Average UK house price are edging closer to the £200,000 mark, and the pace of growth again increasing in July by 0.4% month-on-month, which is an improved performance on June's 0.2% decline.
The past year, property prices have risen by 3.5%, compared with the 3.3% annual increase in last years house prices.
The average cost of a house in Britain is now at £195,621, up from £195,055 in June this year.
But mortgage lender Nationwide says that house price growth was beginning to stabilise, nearing the pace of earnings growth, at around 4%.
The outlook on the demand for homes remains encouraging. Employment growth has remained relatively robust in recent quarters, and, after a prolonged period of subdued growth, wages are also increasing. Consumer confidence is buoyant and mortgage rates are still albeit not for long close to all-time lows.
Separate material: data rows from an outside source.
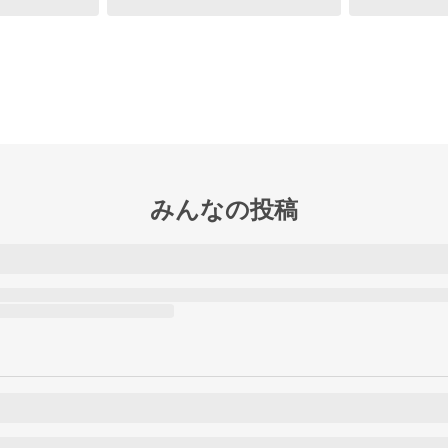
みんなの投稿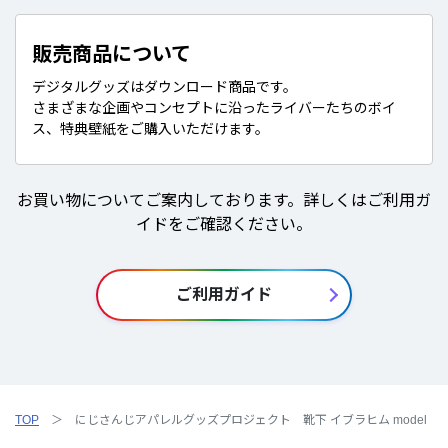
販売商品について
デジタルグッズはダウンロード商品です。
さまざまな企画やコンセプトに沿ったライバーたちのボイ
ス、特典壁紙をご購入いただけます。
お買い物についてご案内しております。詳しくはご利用ガ
イドをご確認ください。
ご利用ガイド
TOP
にじさんじアパレルグッズプロジェクト 靴下 イブラヒム model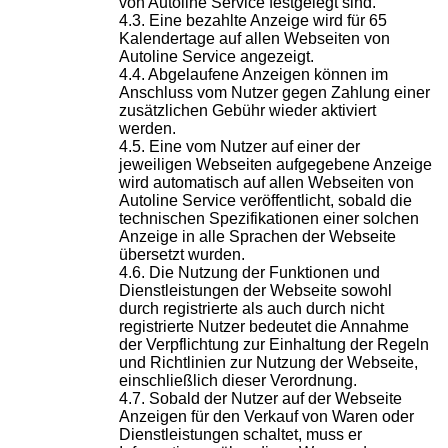
von Autoline Service festgelegt sind.
Eine bezahlte Anzeige wird für 65
Kalendertage auf allen Webseiten von
Autoline Service angezeigt.
Abgelaufene Anzeigen können im
Anschluss vom Nutzer gegen Zahlung einer
zusätzlichen Gebühr wieder aktiviert
werden.
Eine vom Nutzer auf einer der
jeweiligen Webseiten aufgegebene Anzeige
wird automatisch auf allen Webseiten von
Autoline Service veröffentlicht, sobald die
technischen Spezifikationen einer solchen
Anzeige in alle Sprachen der Webseite
übersetzt wurden.
Die Nutzung der Funktionen und
Dienstleistungen der Webseite sowohl
durch registrierte als auch durch nicht
registrierte Nutzer bedeutet die Annahme
der Verpflichtung zur Einhaltung der Regeln
und Richtlinien zur Nutzung der Webseite,
einschließlich dieser Verordnung.
Sobald der Nutzer auf der Webseite
Anzeigen für den Verkauf von Waren oder
Dienstleistungen schaltet, muss er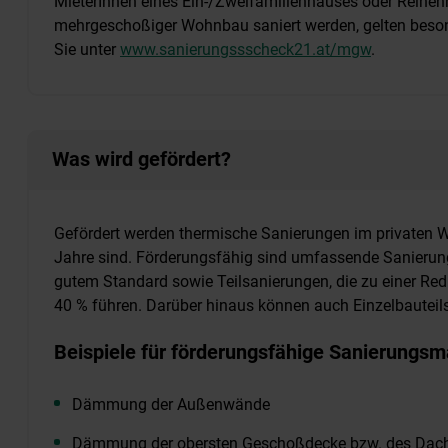
MieterInnen eines Ein-/Zweifamilienhauses oder Reihenh
mehrgeschoßiger Wohnbau saniert werden, gelten besond
Sie unter
www.sanierungssscheck21.at/mgw
.
Was wird gefördert?
Gefördert werden thermische Sanierungen im privaten W
Jahre sind. Förderungsfähig sind umfassende Sanierun
gutem Standard sowie Teilsanierungen, die zu einer R
40 % führen. Darüber hinaus können auch Einzelbauteil
Beispiele für förderungsfähige Sanierung
Dämmung der Außenwände
Dämmung der obersten Geschoßdecke bzw. des Dac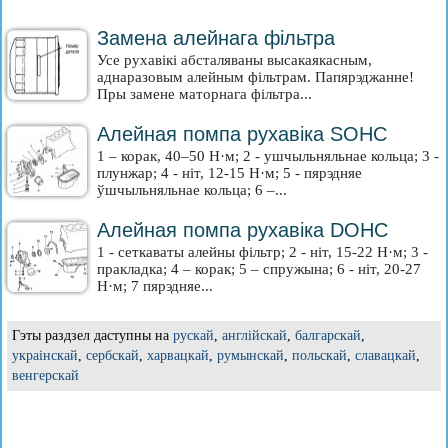
Замена алейнага фільтра
Усе рухавікі абсталяваны высакаякасным,
аднаразовым алейным фільтрам. Папярэджанне!
Пры замене маторнага фільтра...
Алейная помпа рухавіка SOHC
1 – корак, 40–50 Н·м; 2 - ушчыльняльнае кольца; 3 -
плунжар; 4 - ніт, 12-15 Н·м; 5 - пярэдняе
ўшчыльняльнае кольца; 6 –...
Алейная помпа рухавіка DOHC
1 - сеткаваты алейны фільтр; 2 - ніт, 15-22 Н·м; 3 -
пракладка; 4 – корак; 5 – спружына; 6 - ніт, 20-27
Н·м; 7 пярэдняе...
Гэты раздзел даступны на
рускай
,
англійскай
,
балгарскай
,
украінскай
,
сербскай
,
харвацкай
,
румынскай
,
польскай
,
славацкай
,
венгерскай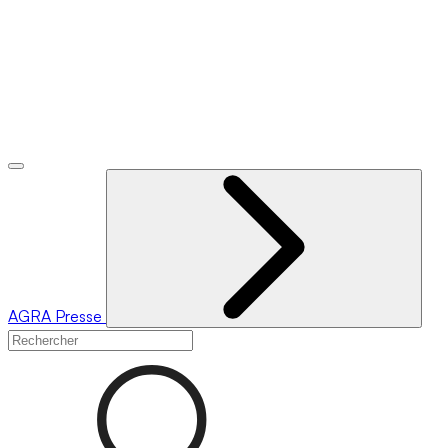
AGRA
Presse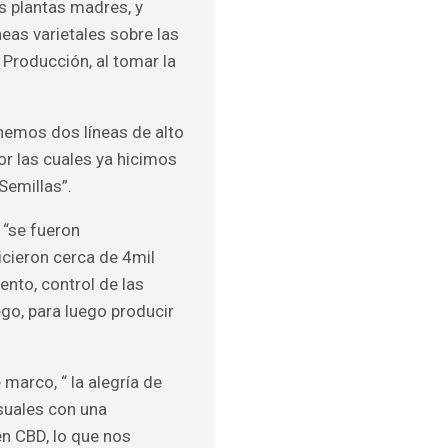
s plantas madres, y
eas varietales sobre las
e Producción, al tomar la
nemos dos líneas de alto
or las cuales ya hicimos
Semillas”.
 “se fueron
icieron cerca de 4mil
nto, control de las
go, para luego producir
marco, “ la alegría de
suales con una
n CBD, lo que nos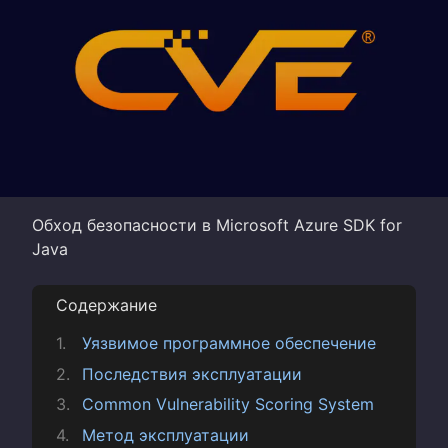
Обход безопасности в Microsoft Azure SDK for
Java
Содержание
Уязвимое программное обеспечение
Последствия эксплуатации
Common Vulnerability Scoring System
Метод эксплуатации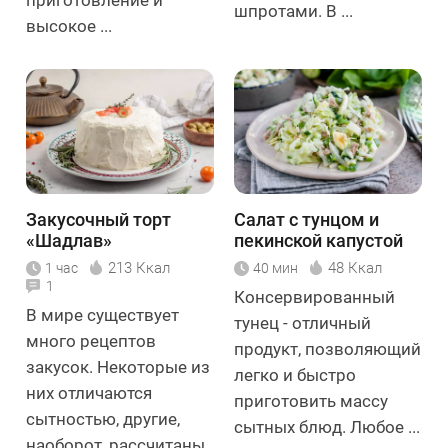
шпротами. В ...
высокое ...
Закусочный торт
Салат с тунцом и
«Шадлав»
пекинской капустой
213 Ккал
48 Ккал
1 час
40 мин
1
Консервированный
В мире существует
тунец - отличный
много рецептов
продукт, позволяющий
закусок. Некоторые из
легко и быстро
них отличаются
приготовить массу
сытностью, другие,
сытных блюд. Любое ...
наоборот, рассчитаны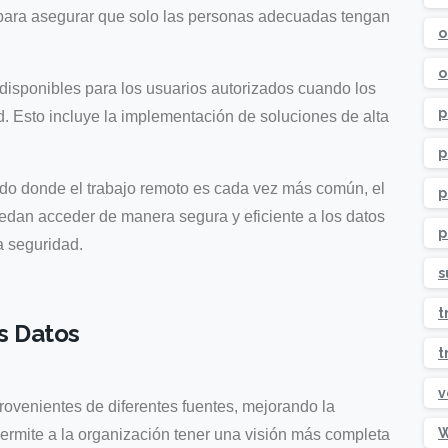
 para asegurar que solo las personas adecuadas tengan
o
o
disponibles para los usuarios autorizados cuando los
p
. Esto incluye la implementación de soluciones de alta
p
o donde el trabajo remoto es cada vez más común, el
p
an acceder de manera segura y eficiente a los datos
p
a seguridad.
s
t
os Datos
t
v
provenientes de diferentes fuentes, mejorando la
W
 permite a la organización tener una visión más completa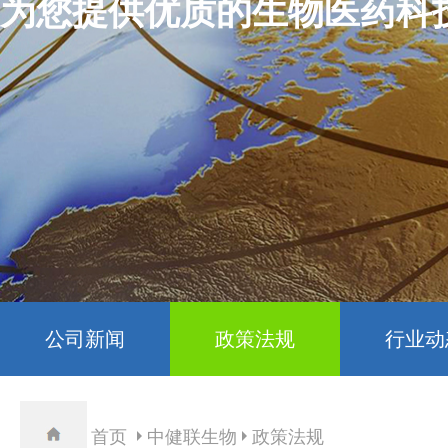
为您提供优质的生物医药科
公司新闻
政策法规
行业动
首页
中健联生物
政策法规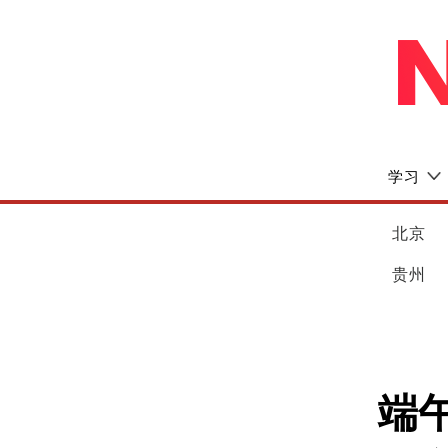
学习
北京
贵州
端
It still remains unclear whether activity on the supply side of houses will catch up with demand. The number of new homes under construction has now started to pick up, albeit from historically low levels, and further increases are required if a sustainable recovery in the housing market is to be maintained over the longer term.
According to Robert Weaver the director of property at Property Partner house prices are expected to rise more sharply from September, with sellers being likely to be in an increasingly strong position as the Autumn progresses, although this may slow if predictions of an interest rate rise happens.
Stamp duty changes have had an effect on the market, with house-buyers now paying the tax based on a tiered rate, which replaced the flat rate system.
The changes have led to less clustering of transactions at set tax thresholds, previously around the £125,000, £500,000 and £250,000 price points.
Overall, home buyers have also been better off since the stamp duty changes came into force.